2. See id.; XY, LLC v. Trans Ova Genetics, 890 F.3d 1282, 1294-95 (Fed. Cir. 2018); see also Chrimar Sys., Inc. v. ALE USA Inc., 785 F. App'x 854, 855 (Fed. Cir. 2019); Sunoco Partners Mktg. & Terminals L.P. v. U.S. Venture, Inc., 32 F.4th 1161, 1174 (Fed. Cir. 2022); Intell. Ventures I, LLC v. Lenovo Grp. Ltd., 370 F. Supp. 3d 251 (D. Mass. 2019); Reversible Connections LLC v. AS Rock Am., Inc., 2022 WL 2200413, at *3 (C.D. Cal. Jan. 26, 2022); Capella Photonics, Inc. v.

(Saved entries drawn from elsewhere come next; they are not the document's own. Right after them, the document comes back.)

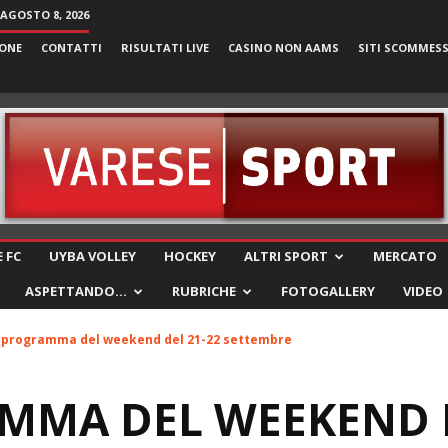
AGOSTO 8, 2026
ONE
CONTATTI
RISULTATI LIVE
CASINO NON AAMS
SITI SCOMMES
VareseSport
 FC
UYBA VOLLEY
HOCKEY
ALTRI SPORT
MERCATO
ASPETTANDO…
RUBRICHE
FOTOGALLERY
VIDEO
l programma del weekend del 21-22 settembre
MMA DEL WEEKEND D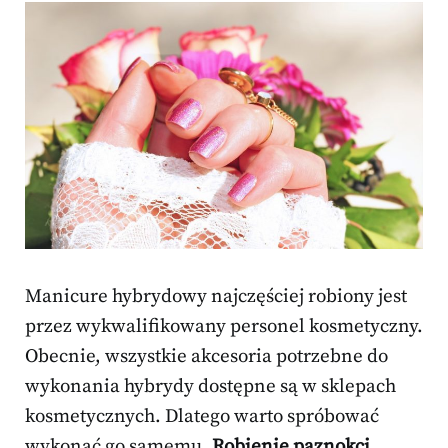
Manicure hybrydowy najczęściej robiony jest
przez wykwalifikowany personel kosmetyczny.
Obecnie, wszystkie akcesoria potrzebne do
wykonania hybrydy dostępne są w sklepach
kosmetycznych. Dlatego warto spróbować
wykonać go samemu.
Robienie paznokci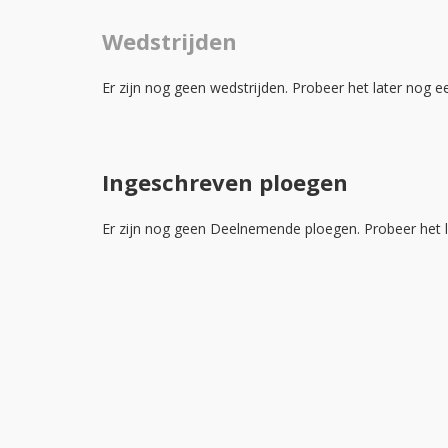
Wedstrijden
Er zijn nog geen wedstrijden. Probeer het later nog e
Ingeschreven ploegen
Er zijn nog geen Deelnemende ploegen. Probeer het l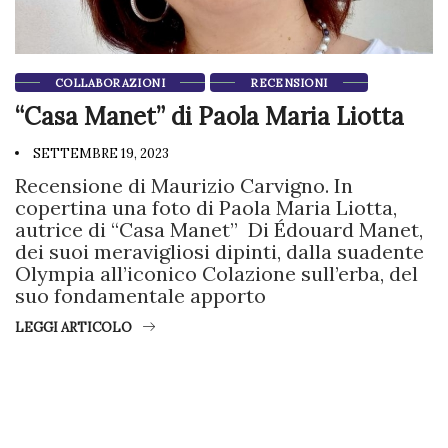
COLLABORAZIONI
RECENSIONI
“Casa Manet” di Paola Maria Liotta
SETTEMBRE 19, 2023
Recensione di Maurizio Carvigno. In
copertina una foto di Paola Maria Liotta,
autrice di “Casa Manet” Di Édouard Manet,
dei suoi meravigliosi dipinti, dalla suadente
Olympia all’iconico Colazione sull’erba, del
suo fondamentale apporto
LEGGI ARTICOLO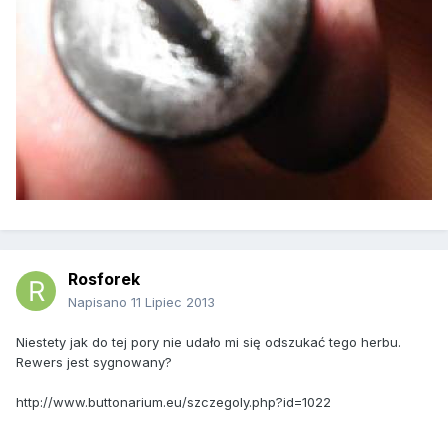
Rosforek
Napisano
11 Lipiec 2013
Niestety jak do tej pory nie udało mi się odszukać tego herbu.
Rewers jest sygnowany?
http://www.buttonarium.eu/szczegoly.php?id=1022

Ciena Corp., 546 F. Supp. 3d 977, 985 (N.D. Cal. 2021).
3. Pet. for Cert., at 1-3.
4. Id. at 2-3.
5. Id. at 3.
6. Id. at 3-4.
7. Id. at 4.
8. Id.; see also Coulter Ventures, LLC v. Jump Rope Systems, LLC, IPR2019-00586, Paper 22, 2020 Pat. App. LEXIS 12578 (P.T.A.B. July 17, 2020); Coulter Ventures, LLC v. Jump Rope Systems, LLC, IPR2019-00587, Paper 25, 2020 Pat. App. LEXIS 12899 (P.T.A.B. July 17, 2020).
9. Jump Rope Sys., LLC v. Coulter Ventures, LLC, No. 2020-2284, 2021 WL 4592276, at *1 (Fed. Cir. Oct. 6, 2021) (unpublished).
10. Pet. for Cert. at 5.
12. Id. at 5-6; see also Jump Rope Sys., LLC v. Coulter Ventures, LLC, No. 2022-1624, 2022 WL 2313969, at *1 (Fed. Cir. June 28, 2022).
13. Pet. for Cert. at 6-14.
14. 721 F.3d 1330, 1340 (Fed. Cir. 2013).
15. Id.; see also Moffitt v. Garr, 66 U.S. 273, 283 (1861).
16. See 35 U.S.C. § 318(b).
17. See 35 U.S.C. § 307(a).
18. See, e.g., XY, LLC v. Trans Ova Genetics, 890 F.3d 1282, 1295 (Fed. Cir. 2018); Dragon Intell. Prop., LLC v. Apple Inc., 700 F. App'x 1005, 1006 (Fed. Cir. 2017); Chrimar Sys., Inc. v. ALE USA Inc., 785 F. App'x 854, 855 (Fed. Cir. 2019); Sunoco Partners Mktg. & Terminals L.P. v. U.S. Venture, Inc., 32 F.4th 1161, 1174 (Fed. Cir. 2022).
19. See, e.g., XY, LLC, 890 F.3d at 1295 (dismissing district court appeal as moot in view of concurrent affirmance of PTAB's unpatentability determination); Dragon Intell. Prop., LLC., 700 F. App'x 1005, 1006 (same); Chrimar Sys., Inc., 785 F. App'x at 855 (vacating and remanding for dismissal under same conditions); Sunoco Partners Mktg., 32 F.4th at 1174 (same).